Please copy each line from the entries that contains the string "oder".
[Given data]
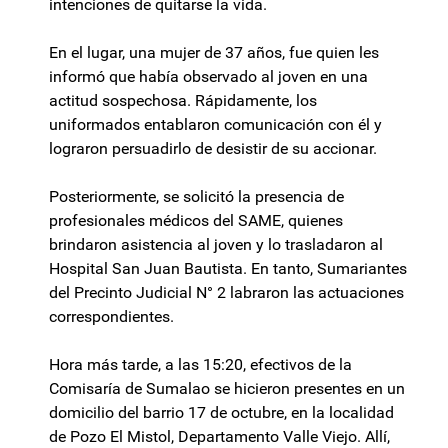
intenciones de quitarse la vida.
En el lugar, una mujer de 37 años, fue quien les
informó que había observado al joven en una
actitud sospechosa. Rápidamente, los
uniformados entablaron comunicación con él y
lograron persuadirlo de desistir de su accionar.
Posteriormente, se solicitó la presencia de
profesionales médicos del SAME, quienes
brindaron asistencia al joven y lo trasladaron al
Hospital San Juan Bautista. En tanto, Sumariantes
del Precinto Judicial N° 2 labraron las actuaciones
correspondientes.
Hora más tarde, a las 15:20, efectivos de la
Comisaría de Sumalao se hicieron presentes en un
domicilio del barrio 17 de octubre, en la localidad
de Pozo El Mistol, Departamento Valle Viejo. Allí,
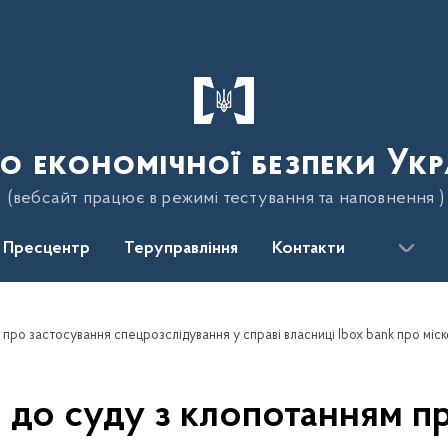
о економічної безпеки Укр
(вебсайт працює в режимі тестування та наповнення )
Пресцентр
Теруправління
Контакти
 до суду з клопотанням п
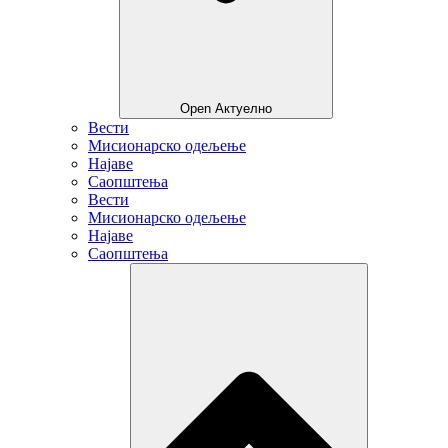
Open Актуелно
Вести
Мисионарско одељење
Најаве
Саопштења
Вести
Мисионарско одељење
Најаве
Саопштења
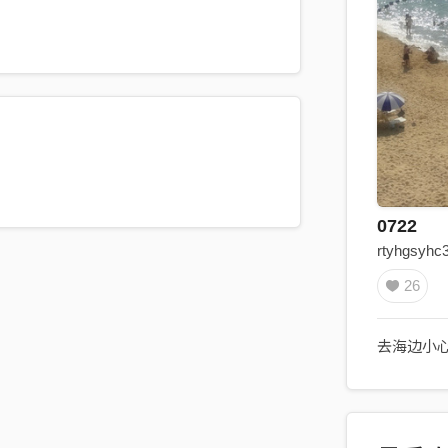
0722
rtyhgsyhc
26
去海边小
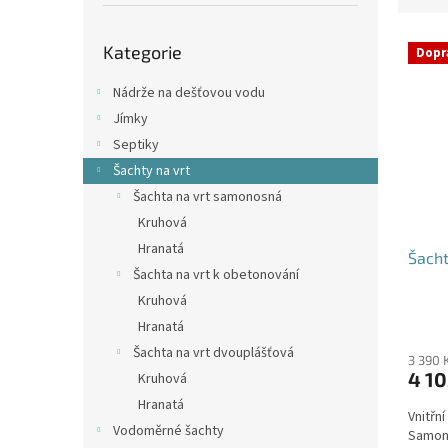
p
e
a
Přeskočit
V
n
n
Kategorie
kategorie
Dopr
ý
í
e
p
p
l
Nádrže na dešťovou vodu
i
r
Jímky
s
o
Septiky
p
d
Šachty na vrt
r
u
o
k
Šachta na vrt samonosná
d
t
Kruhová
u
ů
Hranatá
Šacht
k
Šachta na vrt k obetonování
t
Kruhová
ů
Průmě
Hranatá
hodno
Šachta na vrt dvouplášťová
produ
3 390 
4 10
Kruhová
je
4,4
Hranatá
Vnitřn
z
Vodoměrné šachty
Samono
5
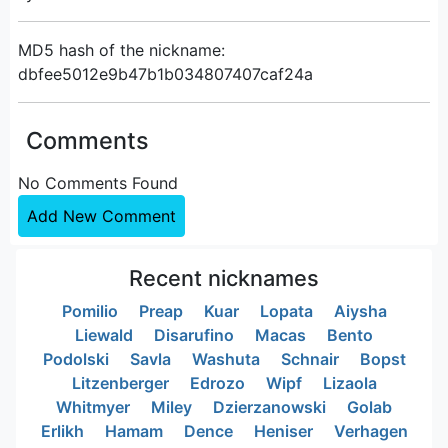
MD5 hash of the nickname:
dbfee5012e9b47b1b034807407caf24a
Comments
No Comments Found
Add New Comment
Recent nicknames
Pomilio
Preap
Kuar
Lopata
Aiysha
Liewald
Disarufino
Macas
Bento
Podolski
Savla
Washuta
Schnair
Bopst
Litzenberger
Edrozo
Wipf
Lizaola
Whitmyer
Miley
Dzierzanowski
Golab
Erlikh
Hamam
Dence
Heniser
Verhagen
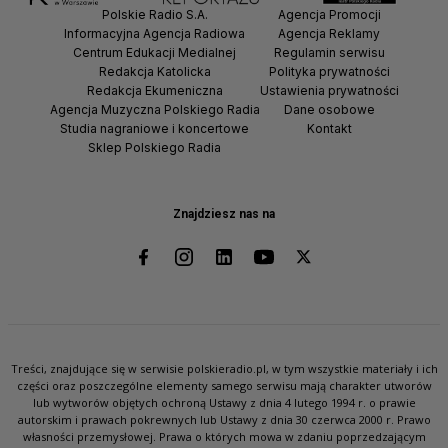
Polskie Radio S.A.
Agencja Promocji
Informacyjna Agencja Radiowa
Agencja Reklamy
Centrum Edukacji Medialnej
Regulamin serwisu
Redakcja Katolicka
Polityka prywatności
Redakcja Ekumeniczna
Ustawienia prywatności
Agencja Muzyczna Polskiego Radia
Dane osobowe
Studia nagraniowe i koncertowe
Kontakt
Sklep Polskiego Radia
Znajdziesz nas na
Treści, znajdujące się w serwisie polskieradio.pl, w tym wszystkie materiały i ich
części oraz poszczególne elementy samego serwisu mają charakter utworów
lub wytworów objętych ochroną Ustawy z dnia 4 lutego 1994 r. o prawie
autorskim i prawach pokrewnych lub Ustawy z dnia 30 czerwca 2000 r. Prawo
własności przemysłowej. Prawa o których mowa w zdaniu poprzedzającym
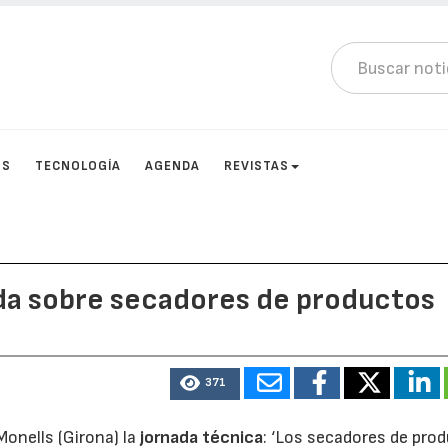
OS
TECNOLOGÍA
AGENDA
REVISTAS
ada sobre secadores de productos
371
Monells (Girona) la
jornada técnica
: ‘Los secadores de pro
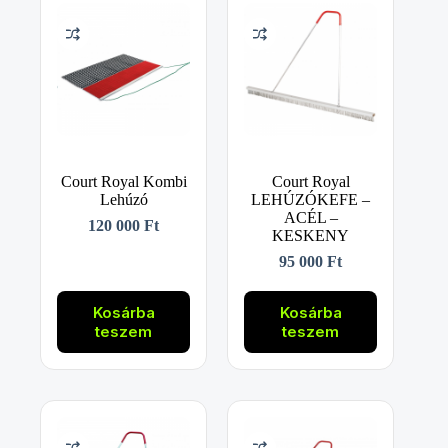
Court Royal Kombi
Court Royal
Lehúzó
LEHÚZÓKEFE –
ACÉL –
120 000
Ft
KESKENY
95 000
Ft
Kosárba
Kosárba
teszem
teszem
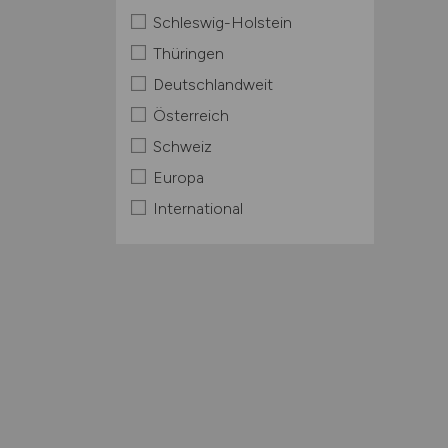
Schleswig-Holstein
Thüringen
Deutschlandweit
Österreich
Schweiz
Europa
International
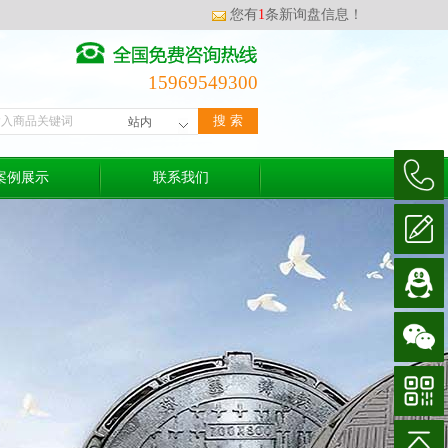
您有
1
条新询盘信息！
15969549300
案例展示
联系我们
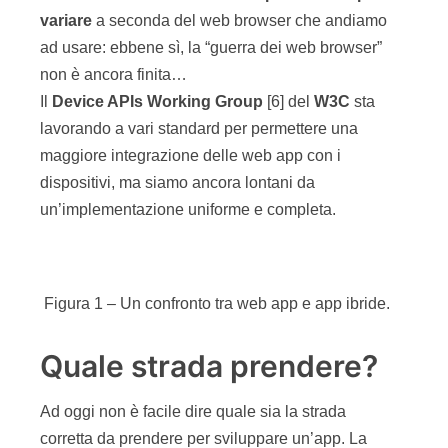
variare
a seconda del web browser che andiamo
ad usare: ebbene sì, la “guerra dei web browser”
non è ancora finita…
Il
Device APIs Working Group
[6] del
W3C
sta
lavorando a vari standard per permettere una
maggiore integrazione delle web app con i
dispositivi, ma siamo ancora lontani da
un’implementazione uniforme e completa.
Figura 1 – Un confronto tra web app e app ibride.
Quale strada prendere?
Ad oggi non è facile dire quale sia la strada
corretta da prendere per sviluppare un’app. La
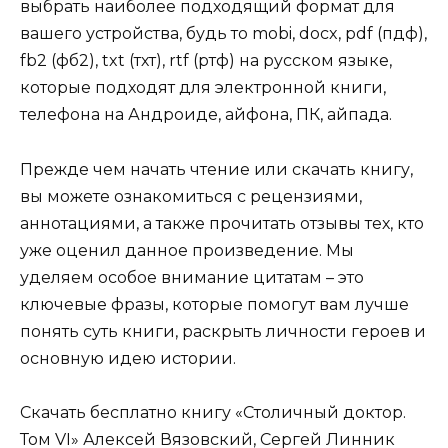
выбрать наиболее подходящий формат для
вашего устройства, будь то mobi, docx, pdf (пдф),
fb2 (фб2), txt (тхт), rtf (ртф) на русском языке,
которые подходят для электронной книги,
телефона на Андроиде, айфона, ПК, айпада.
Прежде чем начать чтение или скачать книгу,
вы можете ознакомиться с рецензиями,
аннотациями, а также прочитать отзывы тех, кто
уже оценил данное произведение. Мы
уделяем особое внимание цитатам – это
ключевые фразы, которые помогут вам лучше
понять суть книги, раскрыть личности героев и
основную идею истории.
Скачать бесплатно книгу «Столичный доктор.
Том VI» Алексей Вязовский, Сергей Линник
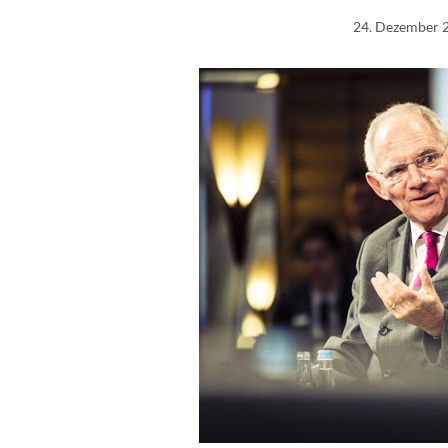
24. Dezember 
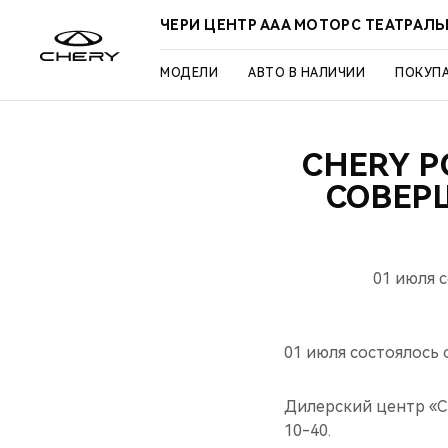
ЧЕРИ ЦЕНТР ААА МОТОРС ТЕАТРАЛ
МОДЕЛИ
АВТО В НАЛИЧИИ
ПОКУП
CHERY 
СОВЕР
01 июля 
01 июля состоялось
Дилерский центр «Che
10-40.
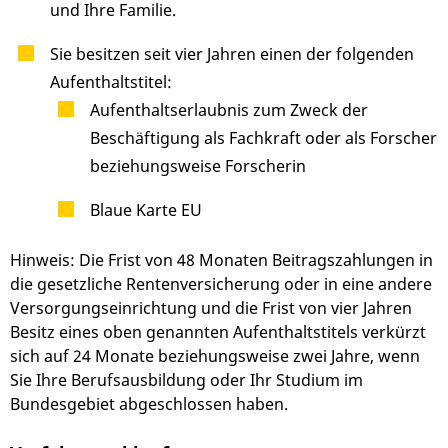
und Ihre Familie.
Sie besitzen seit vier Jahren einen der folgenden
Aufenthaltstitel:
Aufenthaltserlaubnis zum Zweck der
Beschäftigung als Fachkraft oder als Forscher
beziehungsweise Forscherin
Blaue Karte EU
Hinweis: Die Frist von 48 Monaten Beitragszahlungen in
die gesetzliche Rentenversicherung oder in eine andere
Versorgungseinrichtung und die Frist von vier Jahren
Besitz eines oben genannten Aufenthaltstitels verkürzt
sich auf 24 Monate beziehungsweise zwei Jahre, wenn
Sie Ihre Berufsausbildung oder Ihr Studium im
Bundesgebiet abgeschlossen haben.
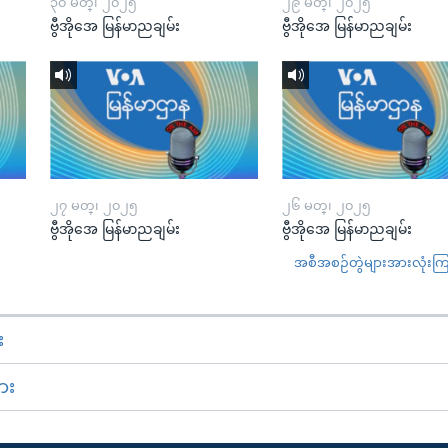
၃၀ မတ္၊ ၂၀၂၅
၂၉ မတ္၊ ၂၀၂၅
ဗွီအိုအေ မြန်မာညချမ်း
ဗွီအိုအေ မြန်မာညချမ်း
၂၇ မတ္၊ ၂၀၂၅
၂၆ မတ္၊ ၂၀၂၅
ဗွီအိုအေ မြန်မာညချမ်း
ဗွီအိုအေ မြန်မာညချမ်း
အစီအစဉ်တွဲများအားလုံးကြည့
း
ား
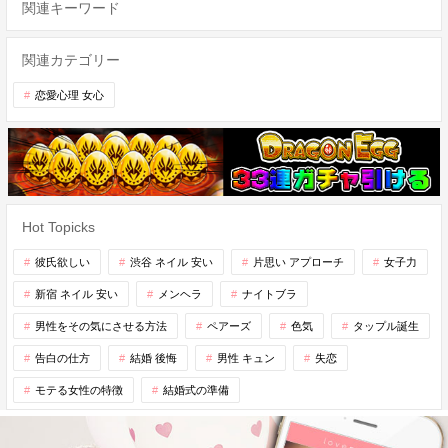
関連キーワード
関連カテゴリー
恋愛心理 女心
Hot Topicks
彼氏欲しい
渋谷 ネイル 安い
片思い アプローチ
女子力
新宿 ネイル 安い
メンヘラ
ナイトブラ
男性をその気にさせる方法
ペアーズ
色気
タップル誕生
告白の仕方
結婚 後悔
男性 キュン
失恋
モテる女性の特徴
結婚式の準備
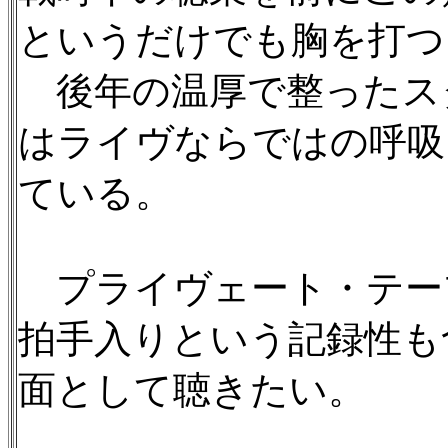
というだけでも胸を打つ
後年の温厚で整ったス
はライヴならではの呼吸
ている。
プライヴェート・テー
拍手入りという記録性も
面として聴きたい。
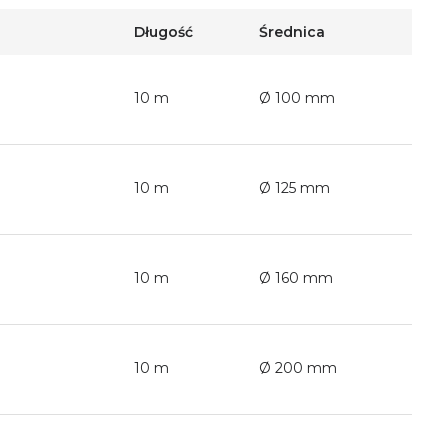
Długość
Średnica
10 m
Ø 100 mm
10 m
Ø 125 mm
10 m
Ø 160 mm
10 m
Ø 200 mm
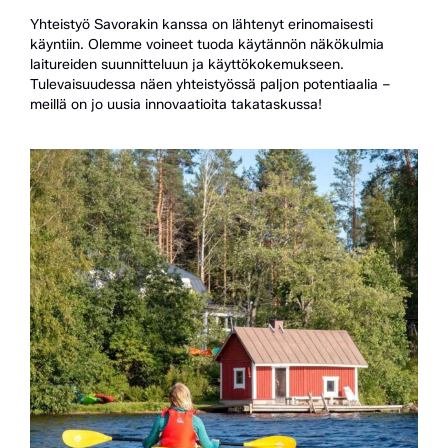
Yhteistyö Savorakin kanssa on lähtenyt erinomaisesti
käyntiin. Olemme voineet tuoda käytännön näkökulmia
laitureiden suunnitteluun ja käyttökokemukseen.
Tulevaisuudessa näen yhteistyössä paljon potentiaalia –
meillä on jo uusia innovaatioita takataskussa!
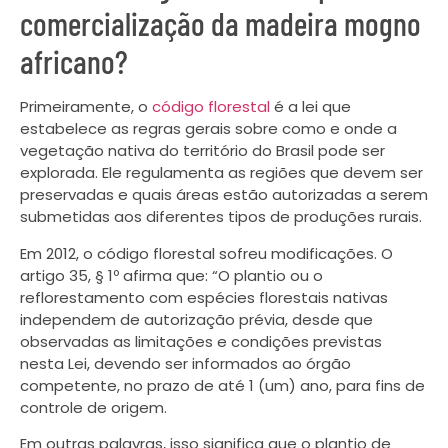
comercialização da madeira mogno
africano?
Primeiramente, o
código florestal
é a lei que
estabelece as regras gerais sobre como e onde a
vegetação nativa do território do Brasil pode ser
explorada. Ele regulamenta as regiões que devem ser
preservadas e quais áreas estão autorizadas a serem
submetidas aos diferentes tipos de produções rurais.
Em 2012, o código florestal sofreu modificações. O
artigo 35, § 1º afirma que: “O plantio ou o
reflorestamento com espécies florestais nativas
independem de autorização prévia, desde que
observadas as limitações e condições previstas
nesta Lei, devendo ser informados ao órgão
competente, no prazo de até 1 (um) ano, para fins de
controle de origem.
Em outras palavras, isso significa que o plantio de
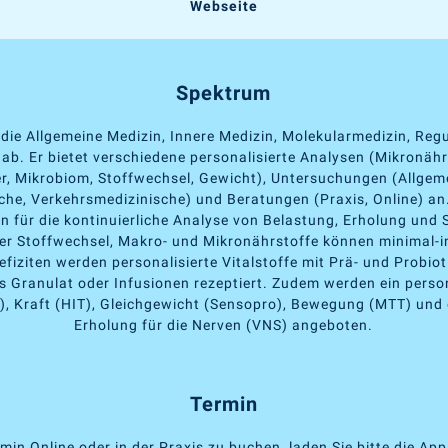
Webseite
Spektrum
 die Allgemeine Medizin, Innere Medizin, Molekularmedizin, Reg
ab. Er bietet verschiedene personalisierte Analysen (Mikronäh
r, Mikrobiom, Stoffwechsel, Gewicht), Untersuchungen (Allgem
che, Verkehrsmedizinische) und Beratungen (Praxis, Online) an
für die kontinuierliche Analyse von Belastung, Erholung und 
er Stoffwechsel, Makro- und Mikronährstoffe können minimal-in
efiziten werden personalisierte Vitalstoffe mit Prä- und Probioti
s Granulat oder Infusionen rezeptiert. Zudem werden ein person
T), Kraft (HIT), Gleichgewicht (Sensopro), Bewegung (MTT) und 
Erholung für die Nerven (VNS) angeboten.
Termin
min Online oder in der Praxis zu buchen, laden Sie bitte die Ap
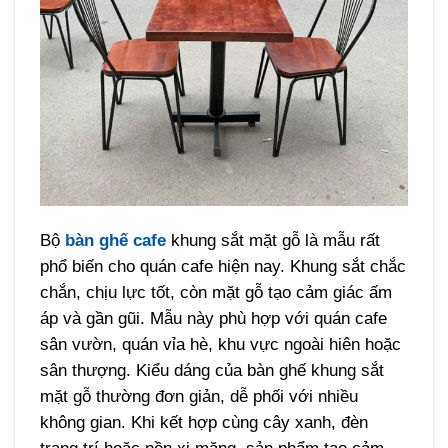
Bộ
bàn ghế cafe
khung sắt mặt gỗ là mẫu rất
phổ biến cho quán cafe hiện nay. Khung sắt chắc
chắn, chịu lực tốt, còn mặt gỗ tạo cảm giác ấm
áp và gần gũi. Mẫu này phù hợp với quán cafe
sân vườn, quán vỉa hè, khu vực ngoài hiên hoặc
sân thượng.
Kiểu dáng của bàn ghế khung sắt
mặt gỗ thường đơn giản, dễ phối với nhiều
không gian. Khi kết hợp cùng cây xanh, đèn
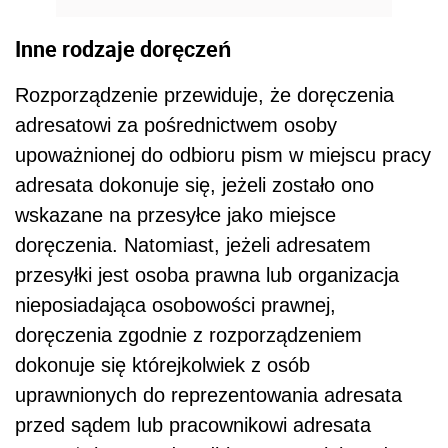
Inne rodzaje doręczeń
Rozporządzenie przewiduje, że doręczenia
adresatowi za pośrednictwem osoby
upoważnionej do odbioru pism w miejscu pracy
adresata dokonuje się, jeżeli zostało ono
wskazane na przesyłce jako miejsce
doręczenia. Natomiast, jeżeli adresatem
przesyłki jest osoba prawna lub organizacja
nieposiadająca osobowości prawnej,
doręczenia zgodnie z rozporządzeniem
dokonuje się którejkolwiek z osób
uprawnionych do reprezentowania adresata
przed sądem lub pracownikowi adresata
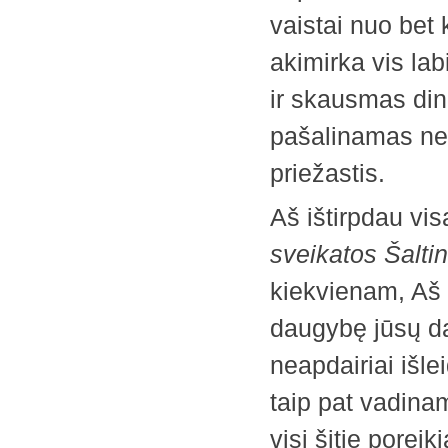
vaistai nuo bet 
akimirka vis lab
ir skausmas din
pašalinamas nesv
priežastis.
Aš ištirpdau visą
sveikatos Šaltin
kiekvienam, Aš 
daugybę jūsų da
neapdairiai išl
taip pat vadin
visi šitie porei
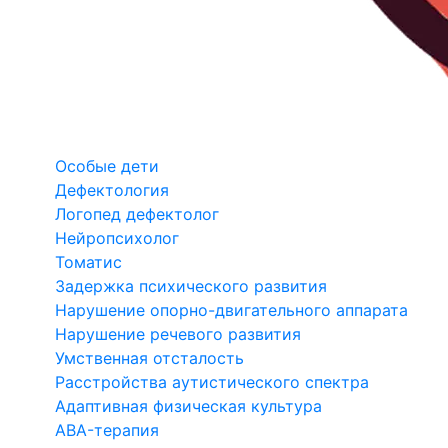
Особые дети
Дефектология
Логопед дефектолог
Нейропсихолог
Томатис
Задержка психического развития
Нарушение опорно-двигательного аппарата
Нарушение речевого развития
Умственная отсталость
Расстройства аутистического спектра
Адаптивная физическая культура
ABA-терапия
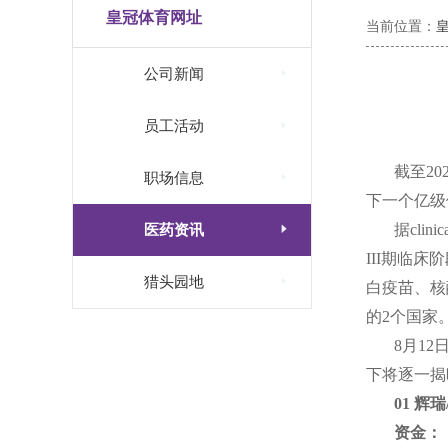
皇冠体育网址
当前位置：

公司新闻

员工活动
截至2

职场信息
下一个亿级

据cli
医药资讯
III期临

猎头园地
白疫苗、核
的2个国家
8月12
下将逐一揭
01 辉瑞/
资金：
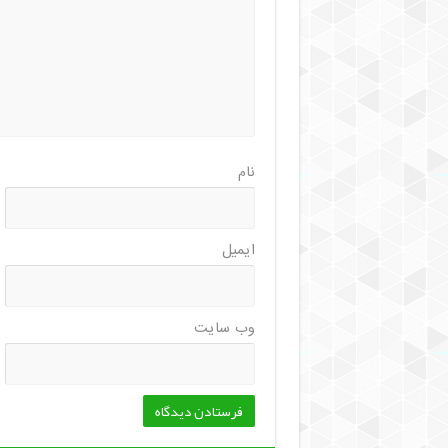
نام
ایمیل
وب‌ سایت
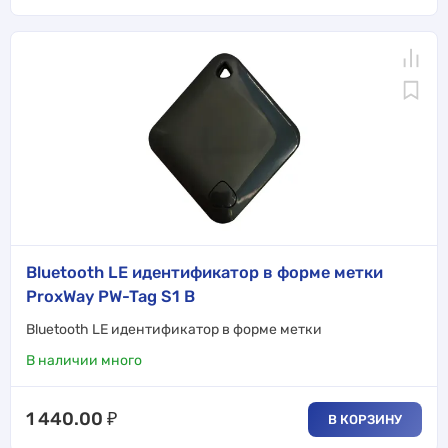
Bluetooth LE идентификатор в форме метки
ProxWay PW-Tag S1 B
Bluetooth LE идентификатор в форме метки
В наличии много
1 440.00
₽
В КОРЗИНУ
[/Given data]
- [Result of this exercise]
Beschäftigung als Fachkraft oder als Forscher
die gesetzliche Rentenversicherung oder in eine andere
Sie Ihre Berufsausbildung oder Ihr Studium im
s Granulat oder Infusionen rezeptiert. Zudem werden ein person
min Online oder in der Praxis zu buchen, laden Sie bitte die Ap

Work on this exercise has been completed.